Supplied material:

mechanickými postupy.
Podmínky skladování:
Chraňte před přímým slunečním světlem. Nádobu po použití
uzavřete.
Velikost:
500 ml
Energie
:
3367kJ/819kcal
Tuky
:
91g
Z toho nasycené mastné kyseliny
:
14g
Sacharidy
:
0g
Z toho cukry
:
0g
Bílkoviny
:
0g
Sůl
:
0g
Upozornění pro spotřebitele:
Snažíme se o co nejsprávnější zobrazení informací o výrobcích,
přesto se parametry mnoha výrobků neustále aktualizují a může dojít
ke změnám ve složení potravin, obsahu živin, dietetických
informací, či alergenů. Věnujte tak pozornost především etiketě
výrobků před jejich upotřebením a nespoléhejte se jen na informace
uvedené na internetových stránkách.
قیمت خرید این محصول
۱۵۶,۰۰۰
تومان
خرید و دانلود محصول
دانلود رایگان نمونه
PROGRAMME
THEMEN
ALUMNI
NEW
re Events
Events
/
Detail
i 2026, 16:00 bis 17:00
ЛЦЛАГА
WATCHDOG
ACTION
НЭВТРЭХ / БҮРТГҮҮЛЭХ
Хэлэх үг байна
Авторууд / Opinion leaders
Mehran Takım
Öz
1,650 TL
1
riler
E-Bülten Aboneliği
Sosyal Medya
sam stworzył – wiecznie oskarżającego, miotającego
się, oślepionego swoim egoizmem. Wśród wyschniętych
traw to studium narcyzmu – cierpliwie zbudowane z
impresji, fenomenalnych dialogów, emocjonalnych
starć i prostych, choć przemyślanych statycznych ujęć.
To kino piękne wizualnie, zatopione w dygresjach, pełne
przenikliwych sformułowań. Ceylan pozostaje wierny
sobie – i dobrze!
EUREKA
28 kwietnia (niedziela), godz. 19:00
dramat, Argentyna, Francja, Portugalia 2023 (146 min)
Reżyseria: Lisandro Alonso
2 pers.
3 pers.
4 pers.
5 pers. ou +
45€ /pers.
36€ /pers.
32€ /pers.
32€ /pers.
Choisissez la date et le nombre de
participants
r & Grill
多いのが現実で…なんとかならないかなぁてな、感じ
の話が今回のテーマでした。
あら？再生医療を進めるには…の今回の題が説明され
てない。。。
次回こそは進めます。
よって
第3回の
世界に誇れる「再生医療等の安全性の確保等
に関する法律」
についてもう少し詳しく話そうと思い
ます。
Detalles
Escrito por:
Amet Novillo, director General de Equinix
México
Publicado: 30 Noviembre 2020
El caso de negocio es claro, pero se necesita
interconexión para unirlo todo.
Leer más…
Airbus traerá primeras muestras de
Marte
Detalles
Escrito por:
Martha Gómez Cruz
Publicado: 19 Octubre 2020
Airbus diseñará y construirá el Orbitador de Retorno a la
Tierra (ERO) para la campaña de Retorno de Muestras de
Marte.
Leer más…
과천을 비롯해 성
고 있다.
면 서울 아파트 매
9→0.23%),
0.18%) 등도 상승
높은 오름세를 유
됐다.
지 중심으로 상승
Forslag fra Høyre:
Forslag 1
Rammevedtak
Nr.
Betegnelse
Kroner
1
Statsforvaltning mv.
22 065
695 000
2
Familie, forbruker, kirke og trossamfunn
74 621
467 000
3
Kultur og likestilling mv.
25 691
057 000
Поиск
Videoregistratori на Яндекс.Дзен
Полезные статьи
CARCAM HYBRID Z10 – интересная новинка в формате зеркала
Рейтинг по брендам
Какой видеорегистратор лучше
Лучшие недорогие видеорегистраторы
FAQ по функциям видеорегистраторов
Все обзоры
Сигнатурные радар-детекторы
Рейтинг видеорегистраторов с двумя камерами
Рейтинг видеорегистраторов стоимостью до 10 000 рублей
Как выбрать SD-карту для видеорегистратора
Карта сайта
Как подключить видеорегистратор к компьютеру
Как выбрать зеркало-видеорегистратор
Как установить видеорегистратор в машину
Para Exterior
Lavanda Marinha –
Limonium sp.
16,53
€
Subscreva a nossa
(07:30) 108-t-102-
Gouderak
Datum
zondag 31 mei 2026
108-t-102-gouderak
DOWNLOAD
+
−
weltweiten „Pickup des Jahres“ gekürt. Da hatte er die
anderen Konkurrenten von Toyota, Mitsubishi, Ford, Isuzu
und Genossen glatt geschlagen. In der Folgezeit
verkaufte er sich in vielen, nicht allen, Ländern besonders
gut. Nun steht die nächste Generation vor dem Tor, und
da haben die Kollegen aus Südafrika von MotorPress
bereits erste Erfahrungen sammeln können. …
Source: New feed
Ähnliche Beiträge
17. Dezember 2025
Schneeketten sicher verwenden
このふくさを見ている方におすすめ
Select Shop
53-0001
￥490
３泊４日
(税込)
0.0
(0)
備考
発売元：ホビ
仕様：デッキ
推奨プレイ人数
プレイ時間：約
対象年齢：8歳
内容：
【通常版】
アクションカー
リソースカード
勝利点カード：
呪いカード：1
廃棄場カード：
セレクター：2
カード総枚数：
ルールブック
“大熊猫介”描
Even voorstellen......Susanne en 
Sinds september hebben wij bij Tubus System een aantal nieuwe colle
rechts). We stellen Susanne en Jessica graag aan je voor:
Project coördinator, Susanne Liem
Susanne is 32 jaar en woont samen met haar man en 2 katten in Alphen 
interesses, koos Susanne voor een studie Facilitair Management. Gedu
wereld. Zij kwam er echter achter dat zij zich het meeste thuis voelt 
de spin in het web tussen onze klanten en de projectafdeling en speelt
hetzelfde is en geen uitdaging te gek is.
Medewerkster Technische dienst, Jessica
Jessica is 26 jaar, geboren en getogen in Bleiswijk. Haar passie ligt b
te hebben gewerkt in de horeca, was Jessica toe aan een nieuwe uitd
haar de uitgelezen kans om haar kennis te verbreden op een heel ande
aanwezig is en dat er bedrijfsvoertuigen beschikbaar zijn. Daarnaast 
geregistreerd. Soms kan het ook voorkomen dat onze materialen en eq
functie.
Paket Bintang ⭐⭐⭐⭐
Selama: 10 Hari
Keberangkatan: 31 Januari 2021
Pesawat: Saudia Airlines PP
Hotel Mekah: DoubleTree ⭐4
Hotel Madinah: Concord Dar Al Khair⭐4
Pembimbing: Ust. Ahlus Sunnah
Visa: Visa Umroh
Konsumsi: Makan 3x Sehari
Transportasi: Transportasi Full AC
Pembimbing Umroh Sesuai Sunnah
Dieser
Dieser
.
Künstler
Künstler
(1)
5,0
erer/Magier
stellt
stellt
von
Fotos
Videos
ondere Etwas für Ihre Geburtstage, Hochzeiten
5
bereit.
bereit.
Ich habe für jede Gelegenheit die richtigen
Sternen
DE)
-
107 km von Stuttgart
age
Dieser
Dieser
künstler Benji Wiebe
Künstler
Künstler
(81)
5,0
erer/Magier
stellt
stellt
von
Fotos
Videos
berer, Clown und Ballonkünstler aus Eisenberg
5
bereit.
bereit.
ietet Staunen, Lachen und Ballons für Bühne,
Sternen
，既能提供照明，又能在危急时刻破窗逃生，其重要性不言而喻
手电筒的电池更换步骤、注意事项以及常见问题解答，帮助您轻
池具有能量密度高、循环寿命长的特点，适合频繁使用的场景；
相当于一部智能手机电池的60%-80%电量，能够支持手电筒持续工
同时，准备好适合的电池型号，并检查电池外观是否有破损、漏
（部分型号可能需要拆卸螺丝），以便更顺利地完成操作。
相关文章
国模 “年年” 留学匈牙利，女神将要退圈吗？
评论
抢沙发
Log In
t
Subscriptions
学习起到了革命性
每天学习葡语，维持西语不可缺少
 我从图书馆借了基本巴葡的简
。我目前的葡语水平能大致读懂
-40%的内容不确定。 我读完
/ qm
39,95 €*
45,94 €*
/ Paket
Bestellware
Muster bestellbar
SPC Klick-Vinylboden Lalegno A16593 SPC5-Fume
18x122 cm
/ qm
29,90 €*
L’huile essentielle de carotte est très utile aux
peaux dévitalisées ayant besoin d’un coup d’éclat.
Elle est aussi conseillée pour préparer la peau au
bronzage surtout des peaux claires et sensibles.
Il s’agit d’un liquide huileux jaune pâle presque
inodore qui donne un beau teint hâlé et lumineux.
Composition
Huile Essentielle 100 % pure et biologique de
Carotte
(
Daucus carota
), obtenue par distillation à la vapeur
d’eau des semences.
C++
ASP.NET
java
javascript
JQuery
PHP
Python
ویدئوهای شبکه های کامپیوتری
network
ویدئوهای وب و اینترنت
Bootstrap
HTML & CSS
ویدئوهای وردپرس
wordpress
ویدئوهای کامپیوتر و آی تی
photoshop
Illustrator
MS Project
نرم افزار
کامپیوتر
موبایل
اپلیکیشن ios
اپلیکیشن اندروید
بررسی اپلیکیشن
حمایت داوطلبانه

Assignment: For the entries above, transcribe precisely the lines from the one with "ویدئوهای وردپرس" through the end, including both.

Answer to this task:
ویدئوهای وردپرس
wordpress
ویدئوهای کامپیوتر و آی تی
photoshop
Illustrator
MS Project
نرم افزار
کامپیوتر
موبایل
اپلیکیشن ios
اپلیکیشن اندروید
بررسی اپلیکیشن
حمایت داوطلبانه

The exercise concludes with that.